Fontella Bass was born on 3 July 1940 in St. Louis, Missouri. She was the daughter of  gospel singer Martha Bass. She took to music at a young age, even providing piano accompaniment for her mother. She toured with her mother until she was sixteen, when she left gospel to perform rhythm and blues.  She was seventeen when she began performing professionally at the Showboat Club near Chain of Rocks, Missouri Eventually she would play with blues guitarist Little Milton.  Originally playing piano with Little Milton's band, she went onto provide vocals as well.

Fontella Bass signed with Bobbin Records. While she would see some success in the St. Louis area, her records with Bobbin did not perform particularly well.
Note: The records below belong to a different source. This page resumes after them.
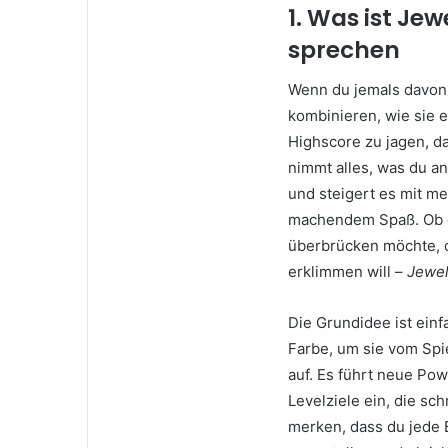
1. Was ist Je
sprechen
Wenn du jemals davon 
kombinieren, wie sie 
Highscore zu jagen, d
nimmt alles, was du an
und steigert es mit m
machendem Spaß. Ob du
überbrücken möchte, o
erklimmen will –
Jewel
Die Grundidee ist ein
Farbe, um sie vom Spi
auf. Es führt neue Pow
Levelziele ein, die sc
merken, dass du jede 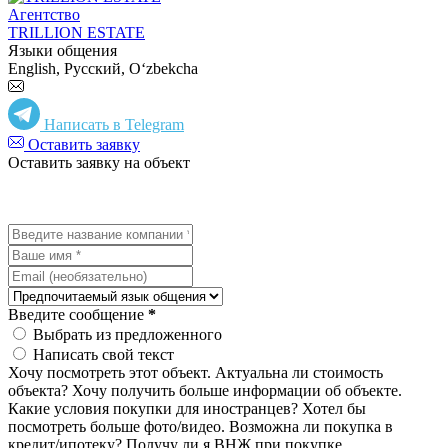
Агентство
TRILLION ESTATE
Языки общения
English, Русский, Oʻzbekcha
Написать в Telegram
Оставить заявку
Оставить заявку на объект
Введите сообщение
*
Выбрать из предложенного
Написать свой текст
Хочу посмотреть этот объект.
Актуальна ли стоимость
объекта?
Хочу получить больше информации об объекте.
Какие условия покупки для иностранцев?
Хотел бы
посмотреть больше фото/видео.
Возможна ли покупка в
кредит/ипотеку?
Получу ли я ВНЖ при покупке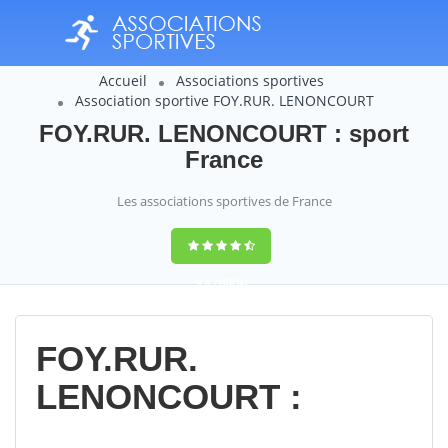
Accueil
Associations sportives
Association sportive FOY.RUR. LENONCOURT
FOY.RUR. LENONCOURT : sport
France
Les associations sportives de France
9,4
(100%)
14358
votes
FOY.RUR.
LENONCOURT :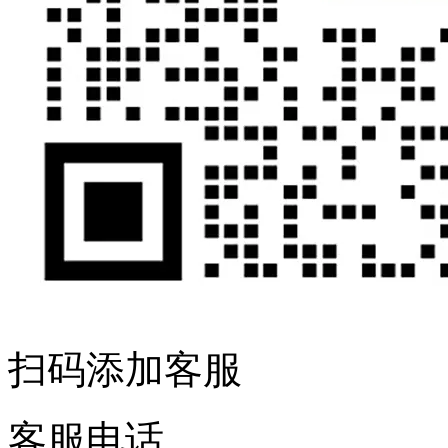
扫码添加客服
客服电话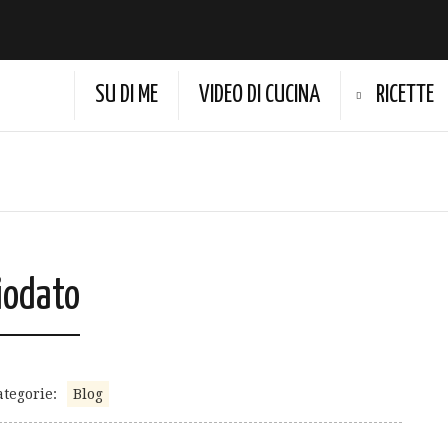
SU DI ME
VIDEO DI CUCINA
RICETTE
iodato
ategorie:
Blog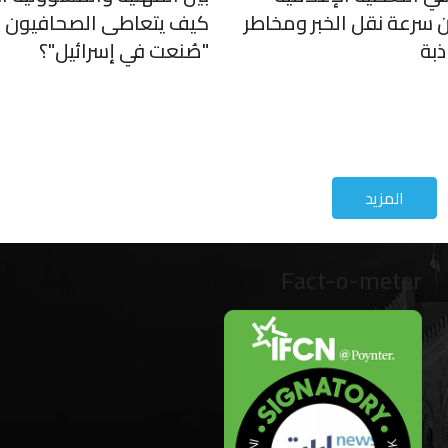
ن سرعة نقل الخبر ومخاطر
كيف يتعاطى الصحافيون 
ذبة
"صُنعت في إسرائيل"؟
المزيد
Fact-o-meter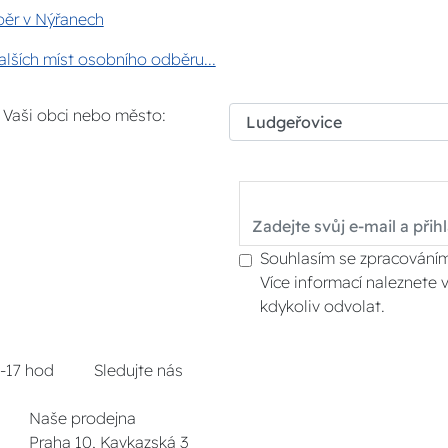
ěr v Nýřanech
lších míst osobního odběru...
i Vaši obci nebo město:
Souhlasím se zpracováním
Více informací naleznete 
kdykoliv odvolat.
8-17 hod
Sledujte nás
Naše prodejna
Praha 10, Kavkazská 3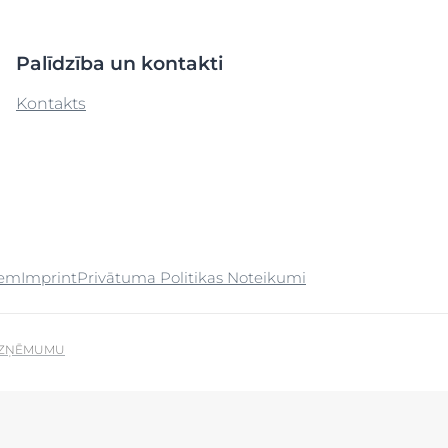
Palīdzība un kontakti
Kontakts
iem
Imprint
Privātuma Politikas Noteikumi
UZŅĒMUMU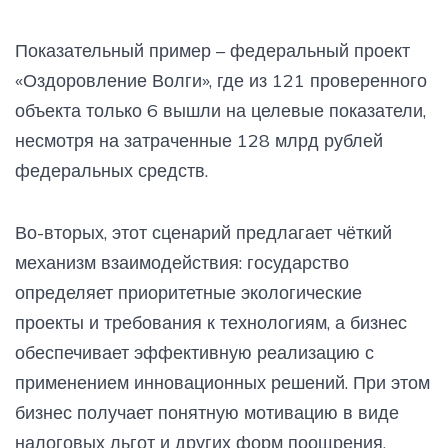
Показательный пример – федеральный проект
«Оздоровление Волги», где из 121 проверенного
объекта только 6 вышли на целевые показатели,
несмотря на затраченные 128 млрд рублей
федеральных средств.
Во-вторых, этот сценарий предлагает чёткий
механизм взаимодействия: государство
определяет приоритетные экологические
проекты и требования к технологиям, а бизнес
обеспечивает эффективную реализацию с
применением инновационных решений. При этом
бизнес получает понятную мотивацию в виде
налоговых льгот и других форм поощрения.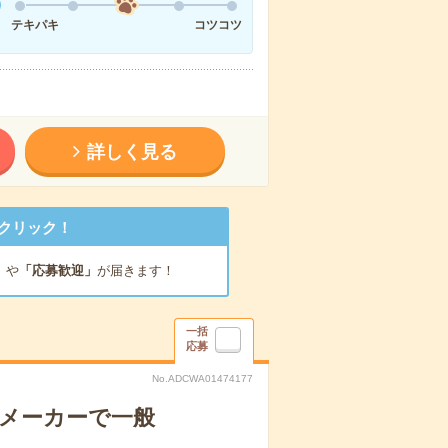
テキパキ
コツコツ
詳しく見る
クリック！
」
や
「応募歓迎」
が届きます！
一括
応募
No.ADCWA01474177
機メーカーで一般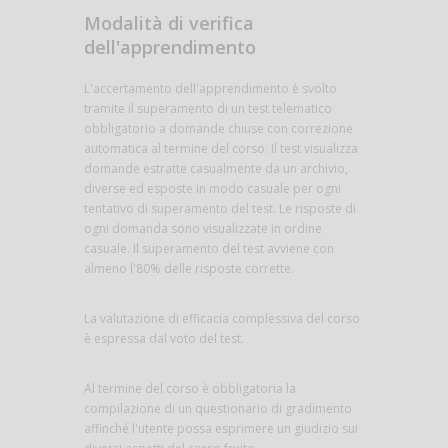
Modalità di verifica
dell'apprendimento
L'accertamento dell'apprendimento è svolto
tramite il superamento di un test telematico
obbligatorio a domande chiuse con correzione
automatica al termine del corso. Il test visualizza
domande estratte casualmente da un archivio,
diverse ed esposte in modo casuale per ogni
tentativo di superamento del test. Le risposte di
ogni domanda sono visualizzate in ordine
casuale. Il superamento del test avviene con
almeno l'80% delle risposte corrette.
La valutazione di efficacia complessiva del corso
è espressa dal voto del test.
Al termine del corso è obbligatoria la
compilazione di un questionario di gradimento
affinché l'utente possa esprimere un giudizio sui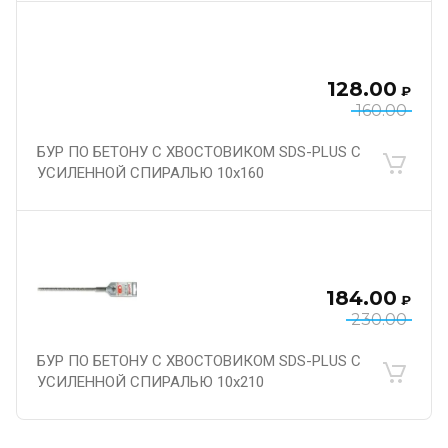
128.00
₽
160.00
БУР ПО БЕТОНУ С ХВОСТОВИКОМ SDS-PLUS С
УСИЛЕННОЙ СПИРАЛЬЮ 10х160
184.00
₽
230.00
БУР ПО БЕТОНУ С ХВОСТОВИКОМ SDS-PLUS С
УСИЛЕННОЙ СПИРАЛЬЮ 10х210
After two years with Little Milton she left his band and went to Chicago. It was in 1965 that she was signed to Checker, a subsidiary of the legendary Chess Records. Her first singles, Don’t Mess Up a Good Thing” and “You’ll Miss Me (When I’m Gone)," were duets with Bobby McClure. Both did well on Billboard's rhythm and blues chart. Her third single would be her best known song and biggest hit. "Rescue Me" reached #4 on the Billboard Hot 100 and was a hit in the UK as well, where it reached #11.

Fontella Bass released four more singles on the Checker label. While they did relatively well on the R&B chart, none of them matched the success of "Rescue Me." After only two years with Chess Records she left the label in a dispute over royalties owed to her. In 1969 she and her husband Lester Bowie moved to Paris, where she recorded two albums with the Art Ensemble of Chicago. She late returned to the United States and released a solo album, Free, in 1972. Sadly, Free bombed on the charts. She then retired from singing professionally, except for the occasional vocal on her husband's albums and singing gospel music with her mother and her brother David Peaston.

Fontella Bass's career would be revitalised when there there was renewed interest in her records in the Nineties and Naughts. A greatest hits album, Rescued: The Best of Fontella Bass, was released in 1992. Over the years she would release three more albums: No Ways Tired (1995), Now That I Found a Good Thing (1996), and Travellin' (2001).

While Fontella Bass may not have a long career in rhythm and blues, she was still one of the genre's best singers. Her voice was powerful and emotive, and there can be no doubt that much of the reason for the success of "Rescue Me" was her powerful vocals. While others have covered the song, none have matched Miss Bass's vocals.